The President of Lithuania urges crossing red lines and I am beginning to reconsider the value of my apartment in Warsaw.

“I am really in favor of sending [fighter jets] and crossing all the red lines,” President Gitanas Naus–da said before the European Council meeting last Thursday.

Naus–da leads a country a little larger than West Virginia with a population a little less than Kansas. After WWII they were absorbed into the Soviet Union and treated as second class citizens in their own country.

Since the end of the Russian occupation they have had a generation of independence and rising prosperity. Which they fear they are about to lose.

I lived in Eastern Europe from 1991 to 2004. Mostly Poland but also Bulgaria and Yugoslavia and I spent a lot of time in Lithuania, Belarus, and generally knocking about the region. I supported myself by teaching English and editing manuscripts for publication in English-language periodicals for organizations such as the Polish Academy of Science.

And oh what a time it was! The sights, the adventures, the respect of men whose respect is worth having, and the girls!

I survived some things. I experienced real starvation in Bulgaria, and once received a beat down with real rubber truncheons and honest-to-God jackboots.

I remember the joy people felt when the Soviet empire fell and a shout of freedom arose across the continent. Followed by despair as they looked around and thought, “My God what a mess we have to clean up!”

But clean up they did, and became some of the fastest growing economies in the developing world. In doing to they forever destroyed the claim command economies can produce anything but poverty and misery.

I loved living there It’s where my son was born and I’ve always thought I’d go back to live someday.

Now I’m afraid it may not be there long.

Russia’s intentions are now clear.

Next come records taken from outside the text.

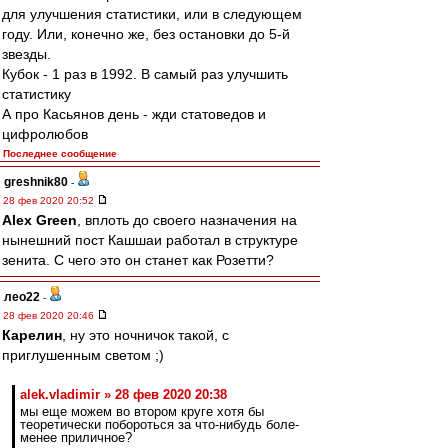
для улучшения статистики, или в следующем
году. Или, конечно же, без остановки до 5-й
звезды.
Кубок - 1 раз в 1992. В самый раз улучшить
статистику
А про Касьянов день - жди статоведов и
цифролюбов
Последнее сообщение
greshnik80
-
28 фев 2020 20:52
Alex Green
, вплоть до своего назначения на
нынешний пост Кашшаи работал в структуре
зенита. С чего это он станет как Розетти?
лео22
-
28 фев 2020 20:46
Карелин
, ну это ночничок такой, с
приглушенным светом ;)
alek.vladimir » 28 фев 2020 20:38
мы еще можем во втором круге хотя бы
теоретически побороться за что-нибудь боле-
менее приличное?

They intend to recapture several strategic geographical gaps, the natural invasion points into the Russian heartland.

None of them are in Ukraine. It’s just in the way. The invasion corridors from and to Europe lie in Poland and the Baltic coast.

The Ukrainians are fighting back better than anyone thought they could. But supplies are running low and by some depressing estimates they’ll have to kill 100,000 Russian soldiers in the near future just to stay in the fight.

The Poles are gearing up for the Russian arrival on their border, and opening their hearts and homes to Ukrainian refugees.

That’s amazing. In a continent where thousand-year-old grudges are cherished there is historically recent bad blood between Poles and Ukrainians.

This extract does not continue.